The blogosphere has been alight with discussion of ‘rising inequality’ (yes, scare quotes!) in the US and elsewhere.
What legitimizes the debate, to me, is the strong possibility that changes in income are capturing less and less of the social benefit of innovation.
I’ve linked to Tyler Cowen’s essay and kindle single before, but I don’t think I’ve gone in any depth.
Society underwent some ridiculous changes between, say, 1900 (horse & buggy, no refrigeration, little electricity) and 1960 (cars, airplanes, antibiotics, microwaves, mechanized farming).
Since the 60s? Computers and the Internet. Apparently, median incomes mimicked the earlier transformations and subsequent quiet.
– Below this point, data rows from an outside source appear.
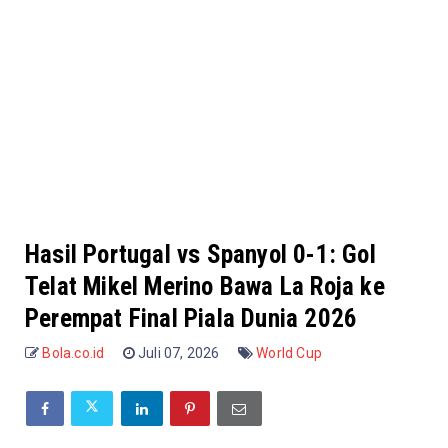
Hasil Portugal vs Spanyol 0-1: Gol
Telat Mikel Merino Bawa La Roja ke
Perempat Final Piala Dunia 2026
Bola.co.id
Juli 07, 2026
World Cup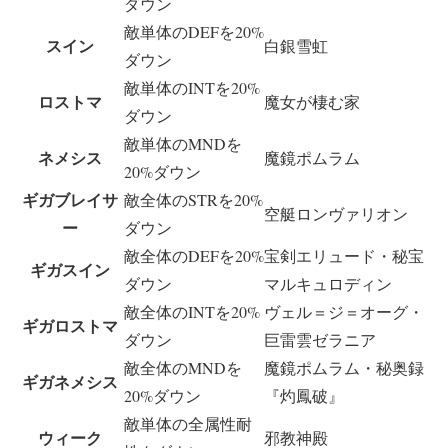
ダウン
敵単体のDEFを20%
スイン
白銀雪虹
ダウン
敵単体のINTを20%
ロストマ
魔女が棲む家
ダウン
敵単体のMNDを
ネメシス
魔鏡ポムラム
20%ダウン
ギガブレイサ
敵全体のSTRを20%
空艇ロンヴァリオン
ー
ダウン
敵全体のDEFを20%
宝剣エリュード・秘宝
ギガスイン
ダウン
マルキュロディン
敵全体のINTを20%
ヴェル＝ジ＝オーグ・
ギガロストマ
ダウン
巨雷雲ゼラニア
敵全体のMNDを
魔鏡ポムラム・秘奥録
ギガネメシス
20%ダウン
『灼鳳破』
敵単体の全属性耐
ウィーク
邪教神殿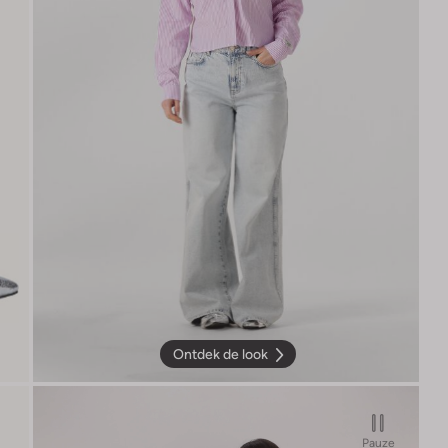
Ontdek de look
Pauze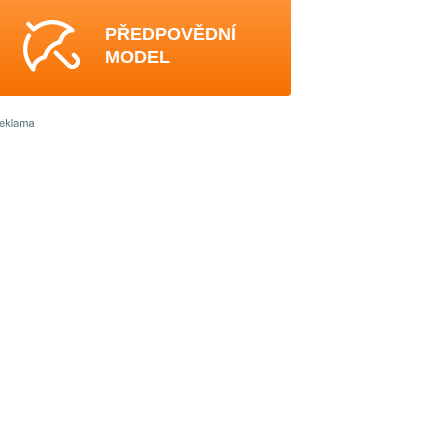
PŘEDPOVĚDNÍ
MODEL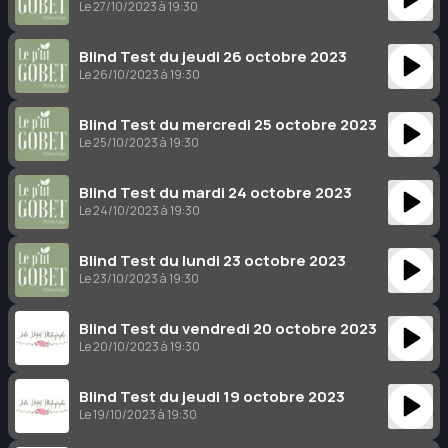
Le 27/10/2023 à 19:30
Blind Test du jeudi 26 octobre 2023
Le 26/10/2023 à 19:30
Blind Test du mercredi 25 octobre 2023
Le 25/10/2023 à 19:30
Blind Test du mardi 24 octobre 2023
Le 24/10/2023 à 19:30
Blind Test du lundi 23 octobre 2023
Le 23/10/2023 à 19:30
Blind Test du vendredi 20 octobre 2023
Le 20/10/2023 à 19:30
Blind Test du jeudi 19 octobre 2023
Le 19/10/2023 à 19:30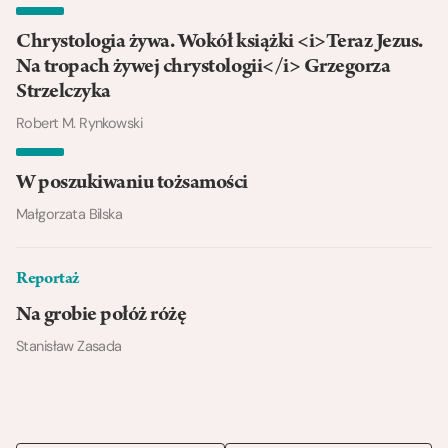
Chrystologia żywa. Wokół książki <i>Teraz Jezus.
Na tropach żywej chrystologii</i> Grzegorza
Strzelczyka
Robert M. Rynkowski
W poszukiwaniu tożsamości
Małgorzata Bilska
Reportaż
Na grobie połóż różę
Stanisław Zasada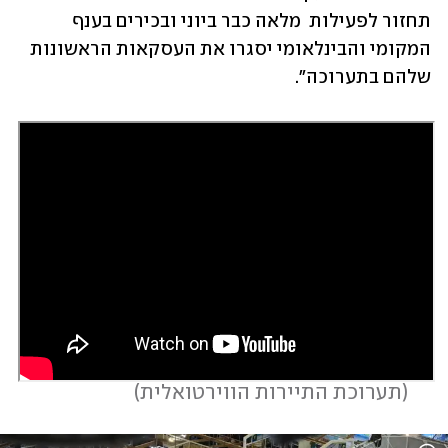
תחזור לפעילות  מלאה כבר ביוני ובכירים בענף 
המקומי והבינלאומי יסגרו את העסקאות הראשונות 
שלהם בתערוכה".
 (
תערוכת התיירות הווירטואלית
)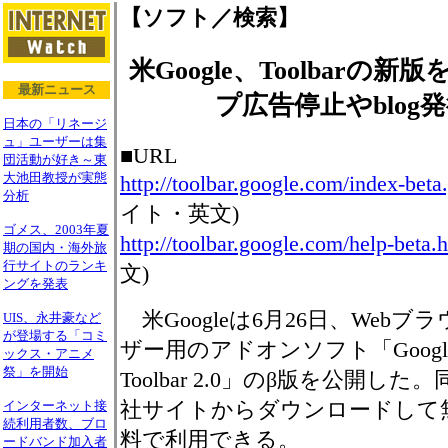
【ソフト／検索】
米Google、Toolbarの
最新ニュース
プ広告停止やblog
日本の「リネージ
ュ」ユーザーは集
■URL
団活動が好き～東
大池田教授が実態
http://toolbar.google.com/index-beta
分析
イト・英文)
ゴメス、2003年夏
http://toolbar.google.com/help-beta.
期の国内・海外旅
行サイトのランキ
文)
ングを発表
米Googleは6月26日、Webブラ
UIS、永井豪など
が登場する「コミ
ザー用のアドオンソフト「Googl
ックス・アニメ
祭」を開始
Toolbar 2.0」のβ版を公開した。
社サイトからダウンロードして
インターネット接
続利用者数、ブロ
料で利用できる。
ードバンド加入者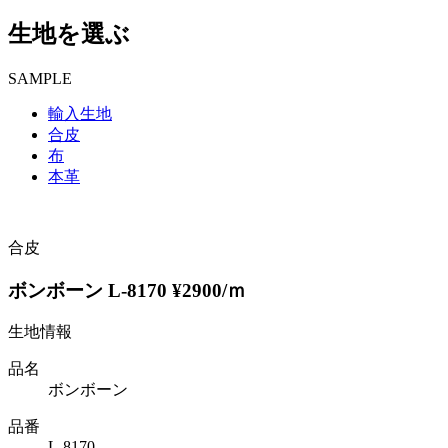
生地を選ぶ
SAMPLE
輸入生地
合皮
布
本革
合皮
ボンボーン L-8170 ¥2900/ｍ
生地情報
品名
ボンボーン
品番
L-8170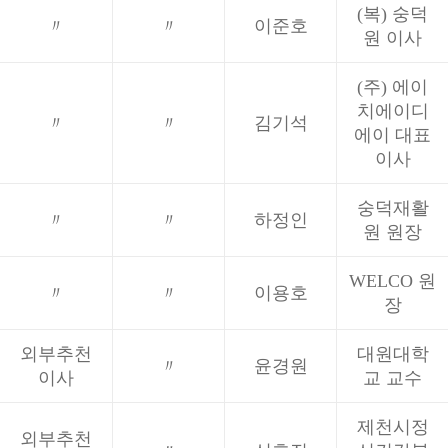
(복) 숭덕
〃
〃
이준호
원 이사
(주) 에이
치에이디
〃
〃
김기석
에이 대표
이사
숭덕재활
〃
〃
하정인
원 원장
WELCO 원
〃
〃
이용호
장
외부추천
대원대학
〃
윤경원
이사
교 교수
제천시정
외부추천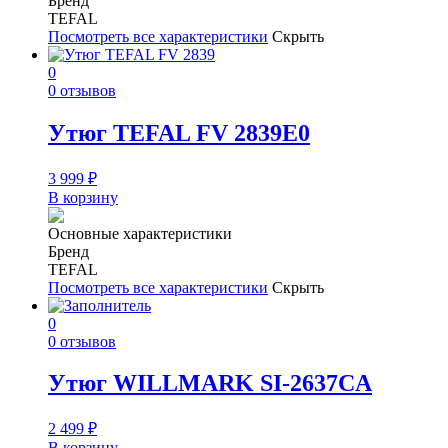
Бренд
TEFAL
Посмотреть все характеристики
Скрыть
0
0 отзывов
Утюг TEFAL FV 2839E0
3 999
₽
В корзину
Основные характеристики
Бренд
TEFAL
Посмотреть все характеристики
Скрыть
0
0 отзывов
Утюг WILLMARK SI-2637CA
2 499
₽
В корзину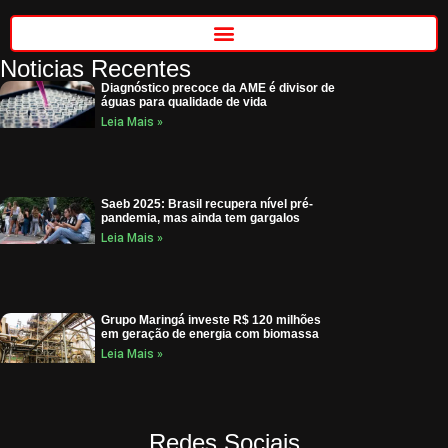
Noticias Recentes
Diagnóstico precoce da AME é divisor de
águas para qualidade de vida
Leia Mais »
Saeb 2025: Brasil recupera nível pré-
pandemia, mas ainda tem gargalos
Leia Mais »
Grupo Maringá investe R$ 120 milhões
em geração de energia com biomassa
Leia Mais »
Redes Sociais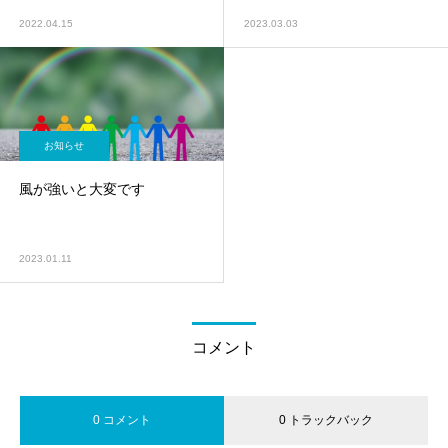
2022.04.15
2023.03.03
お知らせ
風が強いと大変です
2023.01.11
コメント
0 コメント
0 トラックバック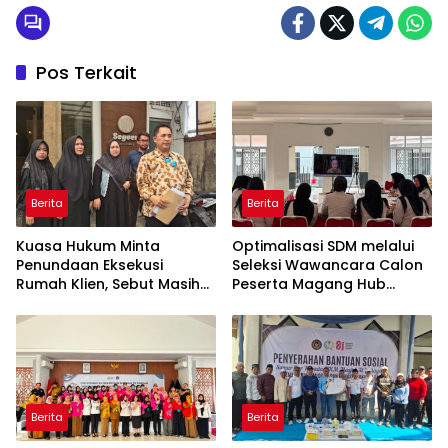
Pos Terkait
Berita
Berita
Kuasa Hukum Minta
Optimalisasi SDM melalui
Penundaan Eksekusi
Seleksi Wawancara Calon
Rumah Klien, Sebut Masih
Peserta Magang Hub
Ada Sejumlah Perkara
Kemnaker Batch 2 Tahun
Hukum yang Berjalan
2026
Berita
Berita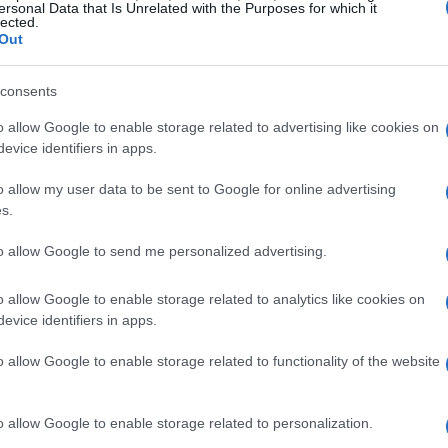
ersonal Data that Is Unrelated with the Purposes for which it
lected.
Out
consents
o allow Google to enable storage related to advertising like cookies on
evice identifiers in apps.
o allow my user data to be sent to Google for online advertising
s.
dati? La metodologia è cruciale. I modelli di
to allow Google to send me personalized advertising.
no a guardare i prezzi correnti, ma considerano anche i
o allow Google to enable storage related to analytics like cookies on
sce da quello utilizzato per il PCE, che integra le
evice identifiers in apps.
E. Qui sorge un dilemma: è meglio affidarsi a
complessi ma meno trasparenti? Questa è una questione
o allow Google to enable storage related to functionality of the website
affrontare.
o allow Google to enable storage related to personalization.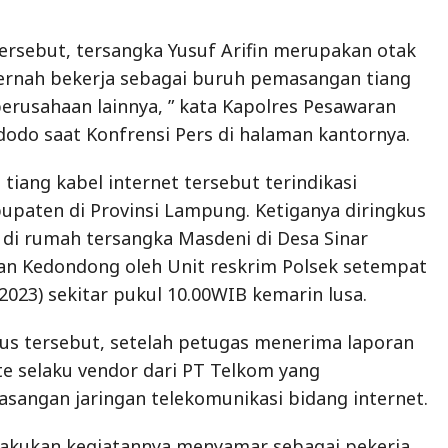
abupaten di Provinsi Lampung. Ketiganya diringkus
di rumah tersangka Masdeni di Desa Sinar
n Kedondong oleh Unit reskrim Polsek setempat
2023) sekitar pukul 10.00WIB kemarin lusa.
us tersebut, setelah petugas menerima laporan
rte selaku vendor dari PT Telkom yang
angan jaringan telekomunikasi bidang internet.
lakukan kegiatannya menyamar sebagai pekerja,
n atribut seperti petugas yang sedang
erjaannya sehingga masyarakat tidak
ar dia.
para tersangka mengaku telah melakukan tindak
 di daerah Lampung Tengah, Lampung Timur dan
an, dari perbuatannya belum pernah tertangkap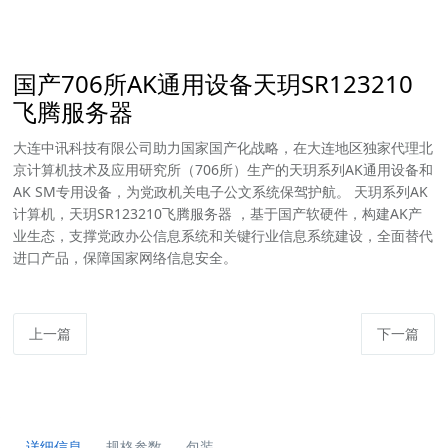
国产706所AK通用设备天玥SR123210
飞腾服务器
大连中讯科技有限公司助力国家国产化战略，在大连地区独家代理北
京计算机技术及应用研究所（706所）生产的天玥系列AK通用设备和
AK SM专用设备，为党政机关电子公文系统保驾护航。 天玥系列AK
计算机，天玥SR123210飞腾服务器 ，基于国产软硬件，构建AK产
业生态，支撑党政办公信息系统和关键行业信息系统建设，全面替代
进口产品，保障国家网络信息安全。
上一篇
下一篇
详细信息
规格参数
包装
Moreover, the Internet economy is about employing a few very highly skilled folks and very cheap scaling (free things?!). But its impact on our lives is immense. Measurements of income growth miss this.
That’s Tyler’s story.
Here’s another thing calculations of income growth misses: psychological health.
Dan Carlin’s got this podcast that poses the question: “what were the parents of history like?” The answer (I’ll paraphrase): there may not be a single parent in history that wouldn’t, today, be put in jail for child abuse.
Infanticide, emotional abuse, physical abuse and sexual abuse… all common. And damaged kids some day become damaged adults who then, in turn, damage kids of their own. Nasty stuff.
Compare this to things people worry about today. Now, some of this is the ‘Kids These Days!’ phenomenon, of course, but I wonder how ancient parents would be able to condemn such acts as well as take their kids out to watch the local executions.
I watched a documentary recently (it was up for an oscar!) that followed an Iraq vet who suffered from PTSD. Man, that does not look like fun. And might not the vast majority of historical societies suffer from similar conditions?
Anyway, the incidence of such psychological trauma has surely abated, if only because there are fewer wars screwing up entire generations at a time. Why are we becoming nicer?
In a Russ Roberts podcast, George Will considers one aspect of this phenomenon (civil rights) and credits our fortune for MLK being born.
I have little doubt that we’re probably the most psychologically healthy humans to ever have lived, but who knows why?